The cost of working capital has increased recently: higher interest rates are painful, while just in time supply chains are being called into question, as COVID and geopolitical issues have disrupted logistics.
This call is the first of several where we look at how treasurers are handling this issue. This session was about the role of treasurers, and the involvement in the business decisions: this is a real test of treasurers’ influence. It was a rich and lively discussion – the full report is 15 pages. I encourage people to read it.
We started with the results of a survey amongst our members.

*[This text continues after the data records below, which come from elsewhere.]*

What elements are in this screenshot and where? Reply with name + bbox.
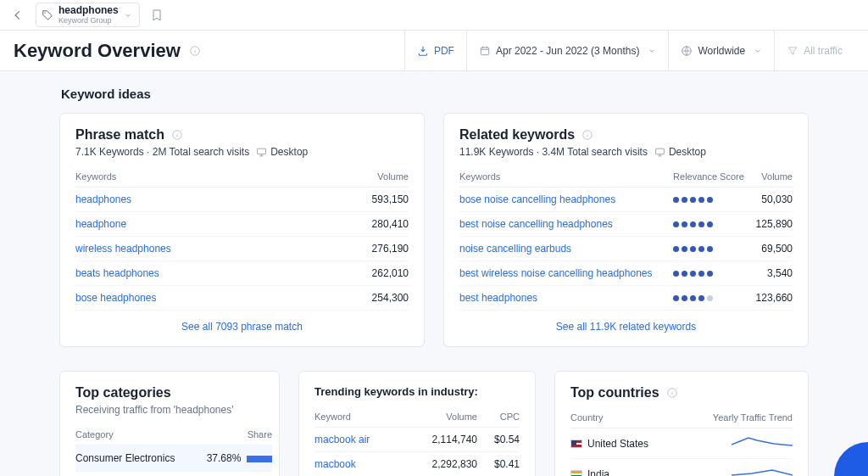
globe-icon <box>681 45 693 57</box>
keyword-volume: 125,890 <box>752 212 793 237</box>
info-icon[interactable] <box>189 45 201 57</box>
keyword-link[interactable]: macbook <box>314 452 404 477</box>
keyword-volume: 2,114,740 <box>404 428 477 452</box>
breadcrumb-subtitle: Keyword Group <box>58 17 119 25</box>
col-cpc: CPC <box>477 406 520 428</box>
top-categories-card: Top categories Receiving traffic from 'h… <box>59 371 280 476</box>
col-keyword: Keyword <box>314 406 404 428</box>
info-icon[interactable] <box>666 387 678 399</box>
download-icon <box>417 45 429 57</box>
table-row: macbook air2,114,740$0.54 <box>314 428 520 452</box>
date-range-picker[interactable]: Apr 2022 - Jun 2022 (3 Months) <box>466 31 668 70</box>
traffic-trend-sparkline <box>687 459 793 477</box>
top-countries-title: Top countries <box>570 385 659 400</box>
col-keywords: Keywords <box>75 166 316 188</box>
trending-title: Trending keywords in industry: <box>314 385 520 398</box>
table-row: beats headphones262,010 <box>75 261 409 286</box>
col-category: Category <box>75 424 196 445</box>
table-row: headphones593,150 <box>75 188 409 212</box>
see-all-phrase-match[interactable]: See all 7093 phrase match <box>75 311 409 333</box>
table-row: best noise cancelling headphones125,890 <box>459 212 793 237</box>
country-name: United States <box>570 428 687 459</box>
col-volume: Volume <box>752 166 793 188</box>
flag-icon <box>570 470 582 476</box>
bookmark-icon[interactable] <box>150 8 164 22</box>
region-picker[interactable]: Worldwide <box>668 31 774 70</box>
svg-rect-7 <box>656 148 665 154</box>
col-share: Share <box>196 424 272 445</box>
keyword-link[interactable]: best noise cancelling headphones <box>459 212 673 237</box>
table-row: bose headphones254,300 <box>75 286 409 311</box>
table-row: best wireless noise cancelling headphone… <box>459 261 793 286</box>
arrow-left-icon <box>12 9 24 21</box>
table-row[interactable]: India <box>570 459 793 477</box>
traffic-trend-sparkline <box>687 428 793 459</box>
flag-icon <box>570 440 582 448</box>
relevance-score <box>673 188 752 212</box>
table-row: best headphones123,660 <box>459 286 793 311</box>
chevron-down-icon <box>124 11 132 20</box>
keyword-group-chip[interactable]: headphones Keyword Group <box>36 3 140 27</box>
keyword-link[interactable]: best wireless noise cancelling headphone… <box>459 261 673 286</box>
keyword-link[interactable]: bose headphones <box>75 286 316 311</box>
svg-point-0 <box>44 12 45 13</box>
relevance-score <box>673 237 752 261</box>
top-countries-card: Top countries Country Yearly Traffic Tre… <box>554 371 809 476</box>
related-keywords-card: Related keywords 11.9K Keywords · 3.4M T… <box>443 113 809 347</box>
see-all-related[interactable]: See all 11.9K related keywords <box>459 311 793 333</box>
table-row: bose noise cancelling headphones50,030 <box>459 188 793 212</box>
category-name: Consumer Electronics <box>75 445 196 472</box>
top-categories-subtitle: Receiving traffic from 'headphones' <box>75 404 272 416</box>
category-share: 37.68% <box>196 445 272 472</box>
keyword-link[interactable]: macbook air <box>314 428 404 452</box>
col-keywords: Keywords <box>459 166 673 188</box>
table-row[interactable]: Marketplace30.34% <box>75 472 272 477</box>
top-categories-title: Top categories <box>75 385 171 400</box>
svg-rect-5 <box>258 148 266 154</box>
keyword-volume: 123,660 <box>752 286 793 311</box>
keyword-link[interactable]: headphones <box>75 188 316 212</box>
filter-icon <box>787 45 798 57</box>
relevance-score <box>673 286 752 311</box>
related-subtitle: 11.9K Keywords · 3.4M Total search visit… <box>459 146 648 158</box>
trending-keywords-card: Trending keywords in industry: Keyword V… <box>298 371 536 476</box>
tag-icon <box>42 9 53 21</box>
device-tag: Desktop <box>654 146 706 158</box>
phrase-match-card: Phrase match 7.1K Keywords · 2M Total se… <box>59 113 425 347</box>
table-row: noise cancelling earbuds69,500 <box>459 237 793 261</box>
col-volume: Volume <box>316 166 409 188</box>
page-title: Keyword Overview <box>14 40 181 62</box>
category-name: Marketplace <box>75 472 196 477</box>
keyword-cpc: $0.54 <box>477 428 520 452</box>
export-pdf-button[interactable]: PDF <box>404 31 466 70</box>
keyword-volume: 280,410 <box>316 212 409 237</box>
device-tag: Desktop <box>256 146 308 158</box>
col-volume: Volume <box>404 406 477 428</box>
phrase-match-title: Phrase match <box>75 127 164 143</box>
keyword-volume: 50,030 <box>752 188 793 212</box>
table-row: macbook2,292,830$0.41 <box>314 452 520 477</box>
keyword-link[interactable]: wireless headphones <box>75 237 316 261</box>
keyword-volume: 593,150 <box>316 188 409 212</box>
keyword-link[interactable]: bose noise cancelling headphones <box>459 188 673 212</box>
desktop-icon <box>654 147 665 158</box>
region-label: Worldwide <box>698 45 745 57</box>
table-row[interactable]: United States <box>570 428 793 459</box>
desktop-icon <box>256 147 267 158</box>
traffic-filter[interactable]: All traffic <box>774 31 854 70</box>
keyword-volume: 69,500 <box>752 237 793 261</box>
keyword-link[interactable]: best headphones <box>459 286 673 311</box>
keyword-link[interactable]: beats headphones <box>75 261 316 286</box>
keyword-volume: 276,190 <box>316 237 409 261</box>
keyword-link[interactable]: headphone <box>75 212 316 237</box>
col-trend: Yearly Traffic Trend <box>687 407 793 428</box>
keyword-link[interactable]: noise cancelling earbuds <box>459 237 673 261</box>
table-row: wireless headphones276,190 <box>75 237 409 261</box>
back-button[interactable] <box>10 8 25 23</box>
keyword-volume: 2,292,830 <box>404 452 477 477</box>
info-icon[interactable] <box>171 129 183 141</box>
col-country: Country <box>570 407 687 428</box>
table-row[interactable]: Consumer Electronics37.68% <box>75 445 272 472</box>
info-icon[interactable] <box>581 129 593 141</box>
keyword-volume: 3,540 <box>752 261 793 286</box>
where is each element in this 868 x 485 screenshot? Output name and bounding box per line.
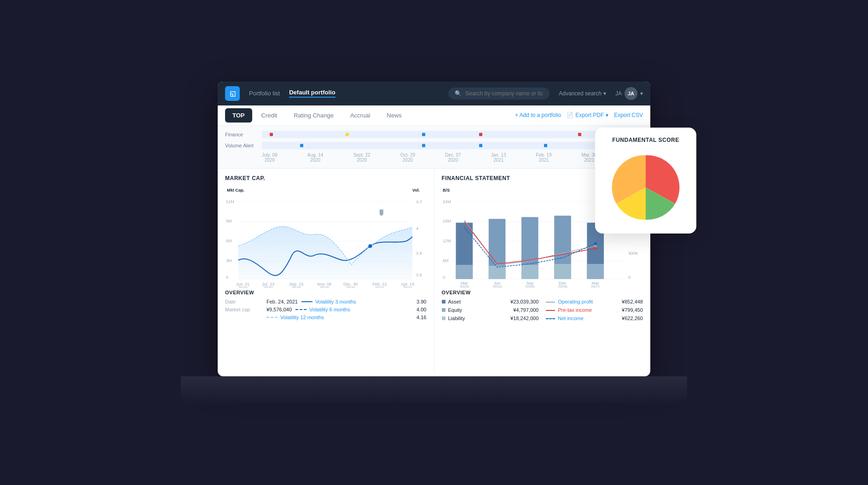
volatility-12m-value: 4.16: [417, 315, 426, 320]
y2-tick: 300K: [628, 251, 637, 255]
volatility-12m-label: Volatility 12 months: [280, 315, 324, 320]
y-axis-label: Mkt Cap.: [227, 188, 244, 193]
bar-equity: [587, 263, 604, 279]
x-tick: 2020: [459, 284, 469, 288]
fundamental-score-popup: FUNDAMENTAL SCORE: [595, 128, 696, 234]
x-tick: 2020: [263, 285, 272, 288]
netincome-val: ¥622,260: [622, 316, 643, 321]
y2-tick: 0: [628, 275, 630, 280]
timeline-dot: [422, 133, 425, 136]
y-tick: 12M: [443, 239, 451, 243]
op-profit-val: ¥852,448: [622, 299, 643, 304]
portfolio-list-link[interactable]: Portfolio list: [249, 90, 280, 97]
volatility-3m-legend: Volatility 3 months 3.90: [301, 299, 427, 304]
timeline-dot: [479, 144, 482, 147]
pretax-point: [594, 247, 596, 250]
tab-top[interactable]: TOP: [225, 108, 252, 123]
user-menu[interactable]: JA JA ▾: [615, 87, 643, 100]
volatility-3m-label: Volatility 3 months: [315, 299, 356, 304]
search-icon: 🔍: [455, 90, 462, 97]
volatility-3m-line: [301, 301, 312, 302]
asset-key: Asset: [448, 299, 504, 304]
y2-tick: 3.8: [416, 251, 422, 255]
timeline-date: Mar. 302021: [582, 152, 597, 163]
overview-right-legend: Operating profit ¥852,448 Pre-tax income…: [546, 299, 643, 324]
equity-key: Equity: [448, 307, 507, 313]
equity-val: ¥4,797,000: [513, 307, 538, 313]
timeline-volume-bar: [262, 142, 643, 149]
tab-accrual[interactable]: Accrual: [343, 108, 377, 123]
pretax-line-legend: [546, 310, 555, 311]
net-income-point: [594, 242, 596, 245]
netincome-line-legend: [546, 318, 555, 319]
overview-mktcap-row: Market cap ¥9,576,040 Volatility 6 month…: [225, 307, 427, 312]
search-input[interactable]: [465, 90, 543, 97]
timeline-volume-row: Volume Alert: [225, 140, 643, 151]
pie-chart-container: [604, 151, 687, 224]
timeline-dot: [300, 144, 303, 147]
tab-bar: TOP Credit Rating Change Accrual News + …: [218, 105, 650, 126]
x-tick: 2020: [525, 284, 534, 288]
y-tick: 0: [226, 275, 228, 280]
x-tick: 2020: [558, 284, 567, 288]
market-cap-section: MARKET CAP. Mkt Cap. 12M 9M 6M 3M 0 Vol.…: [218, 169, 434, 371]
chevron-down-icon: ▾: [603, 90, 606, 97]
x-tick: 2020: [320, 285, 329, 288]
timeline-finance-row: Finance: [225, 129, 643, 140]
overview-right-title: OVERVIEW: [442, 290, 643, 295]
tab-rating-change[interactable]: Rating Change: [286, 108, 341, 123]
op-profit-line-legend: [546, 302, 555, 303]
search-box[interactable]: 🔍: [448, 88, 550, 99]
equity-dot: [442, 308, 446, 312]
y2-axis-label: Vol.: [412, 188, 420, 193]
liability-dot: [442, 316, 446, 320]
x-tick: 2020: [346, 285, 355, 288]
timeline-dot: [544, 144, 547, 147]
y-tick: 9M: [226, 219, 232, 223]
timeline-section: Finance Volume Alert: [218, 126, 650, 169]
timeline-dot: [270, 133, 273, 136]
bar-equity: [488, 265, 505, 278]
app-logo[interactable]: ◱: [225, 86, 240, 101]
timeline-dot: [578, 133, 581, 136]
volatility-6m-label: Volatility 6 months: [309, 307, 350, 312]
export-pdf-button[interactable]: 📄 Export PDF ▾: [567, 112, 608, 118]
volatility-12m-legend: Volatility 12 months 4.16: [266, 315, 427, 320]
x-tick: 2020: [291, 285, 301, 288]
asset-dot: [442, 300, 446, 304]
y-tick: 24M: [443, 199, 451, 204]
tab-credit[interactable]: Credit: [254, 108, 285, 123]
timeline-dot: [422, 144, 425, 147]
user-chevron-icon: ▾: [640, 90, 643, 97]
fundamental-score-title: FUNDAMENTAL SCORE: [604, 137, 687, 143]
asset-val: ¥23,039,300: [510, 299, 538, 304]
timeline-dot: [346, 133, 349, 136]
bar-equity: [521, 264, 538, 279]
market-cap-title: MARKET CAP.: [225, 175, 427, 181]
timeline-date: Feb. 192021: [536, 152, 552, 163]
tab-news[interactable]: News: [379, 108, 409, 123]
timeline-dates: July. 082020 Aug. 142020 Sept. 222020 Oc…: [225, 152, 643, 163]
timeline-date: Jan. 132021: [491, 152, 506, 163]
timeline-date: Dec. 072020: [445, 152, 461, 163]
liability-row: Liability ¥18,242,000: [442, 316, 539, 321]
liability-val: ¥18,242,000: [510, 316, 538, 321]
market-cap-svg: Mkt Cap. 12M 9M 6M 3M 0 Vol. 4.2 4 3.8 3…: [225, 185, 427, 288]
tab-actions: + Add to a portfolio 📄 Export PDF ▾ Expo…: [515, 112, 643, 118]
overview-right-content: Asset ¥23,039,300 Equity ¥4,797,000 Liab…: [442, 299, 643, 324]
overview-date-val: Feb. 24, 2021: [266, 299, 298, 304]
pdf-chevron-icon: ▾: [606, 112, 608, 118]
x-tick: 2020: [492, 284, 501, 288]
equity-row: Equity ¥4,797,000: [442, 307, 539, 313]
export-csv-button[interactable]: Export CSV: [614, 112, 643, 118]
y2-tick: 3.6: [416, 273, 422, 277]
pie-chart-svg: [609, 151, 683, 224]
advanced-search-button[interactable]: Advanced search ▾: [559, 90, 606, 97]
volatility-12m-line: [266, 317, 278, 318]
bs-label: B/S: [443, 188, 450, 193]
y-tick: 12M: [226, 199, 234, 204]
default-portfolio-link[interactable]: Default portfolio: [289, 89, 335, 98]
avatar: JA: [625, 87, 637, 100]
y-tick: 6M: [443, 258, 449, 263]
add-portfolio-button[interactable]: + Add to a portfolio: [515, 112, 561, 118]
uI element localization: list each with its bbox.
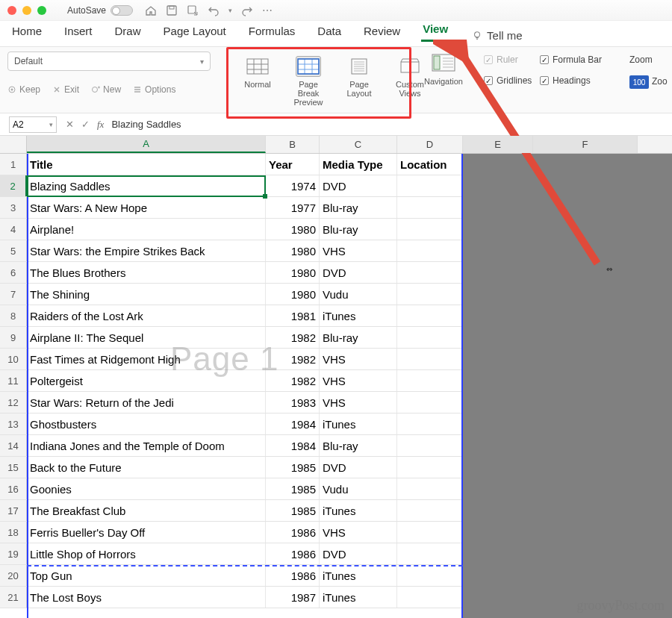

- This was not a surprise: participants all felt they had an important contribution to make, but that it was not being fully appreciated or utilised by the business. Involvement was highest in managing payables – it is mostly administrative. It was lowest in inventory management – this is typically under supply chain. Receivables management was between the two.
- This was not discussed in the call or the poll, but there was no mention of the mathematical models which can be used for the trade-offs between lost sales and financing costs. However, several participants wryly remarked that their businesses accepted longer payment terms for their customers than they received from their suppliers – even when they were the same company.
- Several participants benchmark their working capital levels to the competition. This can easily be done using the published annual accounts (but beware of differences in accounting treatment!), while some financial services providers have tools which use anonymised data from their working capital programmes.
The main takeaways:
- Approaches vary considerably. Some participants have the full support of the CEO and CFO. These companies view working capital as a key component of their balance sheet structure, and have implemented comprehensive programmes to manage it. These include KPIs and programmes implemented with Sales and Procurement. For others, management does not view it as a priority: KPIs either do not exist, or are lesser targets than sales and revenue.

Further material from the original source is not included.